[Description of the task] Output each entry verbatim. Leave the images out.

[Material shown]
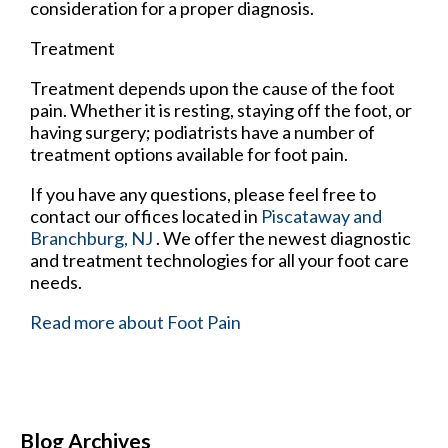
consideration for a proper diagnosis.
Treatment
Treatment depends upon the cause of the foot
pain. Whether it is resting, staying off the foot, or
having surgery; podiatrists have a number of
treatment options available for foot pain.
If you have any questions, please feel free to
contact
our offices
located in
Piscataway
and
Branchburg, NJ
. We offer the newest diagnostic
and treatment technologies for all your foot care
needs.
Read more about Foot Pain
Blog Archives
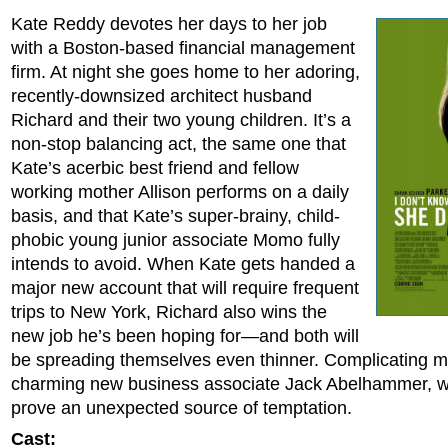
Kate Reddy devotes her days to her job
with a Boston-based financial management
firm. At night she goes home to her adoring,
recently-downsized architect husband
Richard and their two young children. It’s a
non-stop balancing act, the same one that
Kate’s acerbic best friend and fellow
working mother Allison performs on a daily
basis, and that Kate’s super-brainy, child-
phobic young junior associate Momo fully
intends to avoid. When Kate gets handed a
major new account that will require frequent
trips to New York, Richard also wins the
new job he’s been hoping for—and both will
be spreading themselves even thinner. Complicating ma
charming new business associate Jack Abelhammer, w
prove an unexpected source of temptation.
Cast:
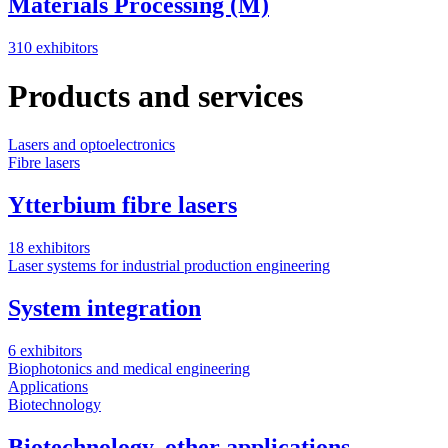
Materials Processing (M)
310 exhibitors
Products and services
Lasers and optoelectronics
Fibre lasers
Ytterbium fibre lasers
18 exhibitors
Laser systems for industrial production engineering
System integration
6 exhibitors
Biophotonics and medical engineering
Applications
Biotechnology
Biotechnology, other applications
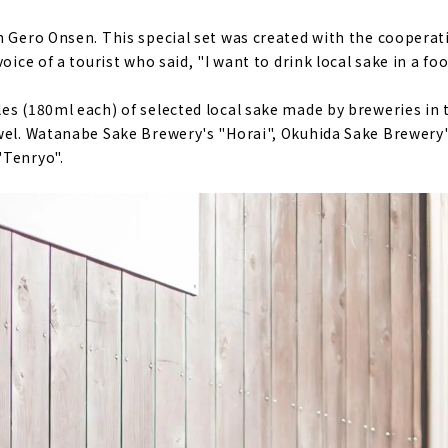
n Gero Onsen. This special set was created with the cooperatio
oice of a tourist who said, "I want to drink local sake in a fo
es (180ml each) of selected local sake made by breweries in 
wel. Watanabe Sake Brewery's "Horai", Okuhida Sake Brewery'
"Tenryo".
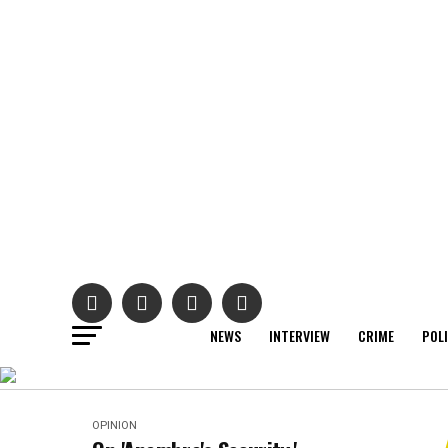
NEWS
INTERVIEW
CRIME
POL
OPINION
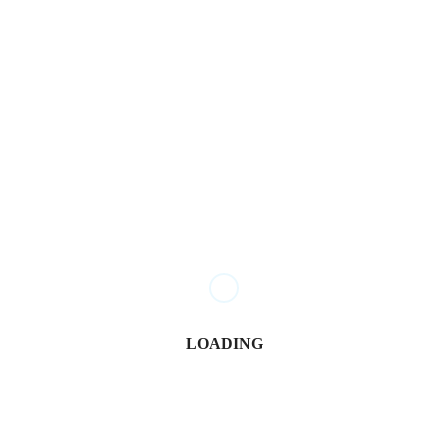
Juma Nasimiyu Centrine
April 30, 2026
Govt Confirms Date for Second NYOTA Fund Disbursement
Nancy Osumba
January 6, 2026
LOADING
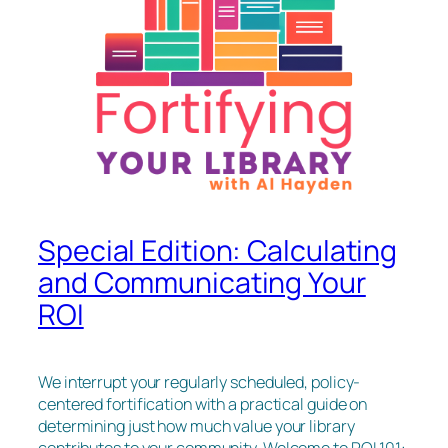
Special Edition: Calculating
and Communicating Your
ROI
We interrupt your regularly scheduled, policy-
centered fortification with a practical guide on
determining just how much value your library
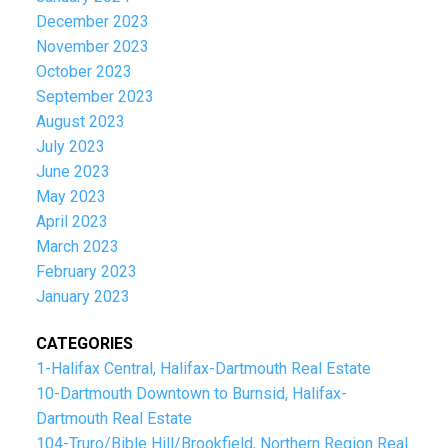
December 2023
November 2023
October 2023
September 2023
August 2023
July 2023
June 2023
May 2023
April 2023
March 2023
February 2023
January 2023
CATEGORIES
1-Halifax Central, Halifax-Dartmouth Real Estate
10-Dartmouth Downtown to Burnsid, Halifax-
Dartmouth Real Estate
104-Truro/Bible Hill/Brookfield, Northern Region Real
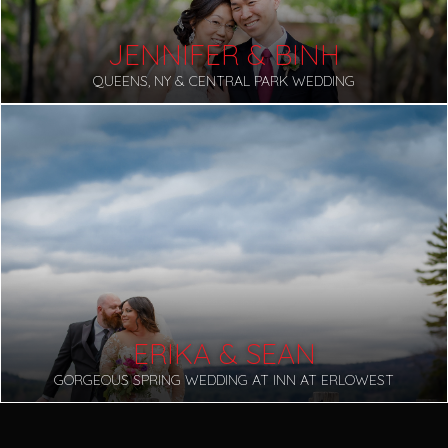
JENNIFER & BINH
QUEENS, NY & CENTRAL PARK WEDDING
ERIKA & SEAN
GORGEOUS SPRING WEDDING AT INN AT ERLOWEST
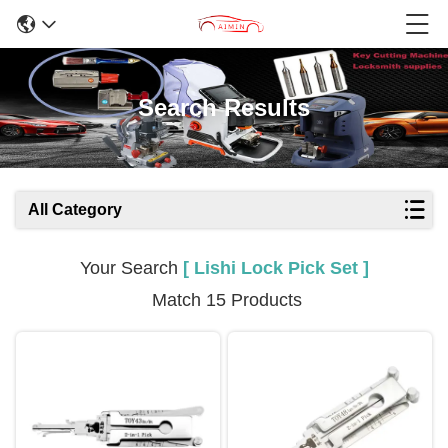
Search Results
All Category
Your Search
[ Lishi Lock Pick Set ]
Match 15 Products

[Response box]
consideration for a proper diagnosis.
Treatment
Treatment depends upon the cause of the foot
pain. Whether it is resting, staying off the foot, or
having surgery; podiatrists have a number of
treatment options available for foot pain.
If you have any questions, please feel free to
contact
our offices
located in
Piscataway
and
Branchburg, NJ
. We offer the newest diagnostic
and treatment technologies for all your foot care
needs.
Read more about Foot Pain
Blog Archives
Kate Reddy devotes her days to her job
with a Boston-based financial management
firm. At night she goes home to her adoring,
recently-downsized architect husband
Richard and their two young children. It’s a
non-stop balancing act, the same one that
Kate’s acerbic best friend and fellow
working mother Allison performs on a daily
basis, and that Kate’s super-brainy, child-
phobic young junior associate Momo fully
intends to avoid. When Kate gets handed a
major new account that will require frequent
trips to New York, Richard also wins the
new job he’s been hoping for—and both will
be spreading themselves even thinner. Complicating ma
charming new business associate Jack Abelhammer, w
prove an unexpected source of temptation.
Cast:
Materials Processing (M)
310 exhibitors
Products and services
Lasers and optoelectronics
Fibre lasers
Ytterbium fibre lasers
18 exhibitors
Laser systems for industrial production engineering
System integration
6 exhibitors
Biophotonics and medical engineering
Applications
Biotechnology
Biotechnology, other applications
n Gero Onsen. This special set was created with the cooperatio
oice of a tourist who said, "I want to drink local sake in a fo
es (180ml each) of selected local sake made by breweries in 
wel. Watanabe Sake Brewery's "Horai", Okuhida Sake Brewery'
"Tenryo".
NEWS
INTERVIEW
CRIME
POL
OPINION
Juma Nasimiyu Centrine
April 30, 2026
Govt Confirms Date for Second NYOTA Fund Disbursement
Nancy Osumba
January 6, 2026
LOADING
Special Edition: Calculating
and Communicating Your
ROI
We interrupt your regularly scheduled, policy-
centered fortification with a practical guide on
determining just how much value your library
December 2023
November 2023
October 2023
September 2023
August 2023
July 2023
June 2023
May 2023
April 2023
March 2023
February 2023
January 2023
CATEGORIES
1-Halifax Central, Halifax-Dartmouth Real Estate
10-Dartmouth Downtown to Burnsid, Halifax-
Dartmouth Real Estate
104-Truro/Bible Hill/Brookfield, Northern Region Real
JENNIFER & BINH
QUEENS, NY & CENTRAL PARK WEDDING
ERIKA & SEAN
GORGEOUS SPRING WEDDING AT INN AT ERLOWEST
Search Results
All Category
Your Search
[ Lishi Lock Pick Set ]
Match 15 Products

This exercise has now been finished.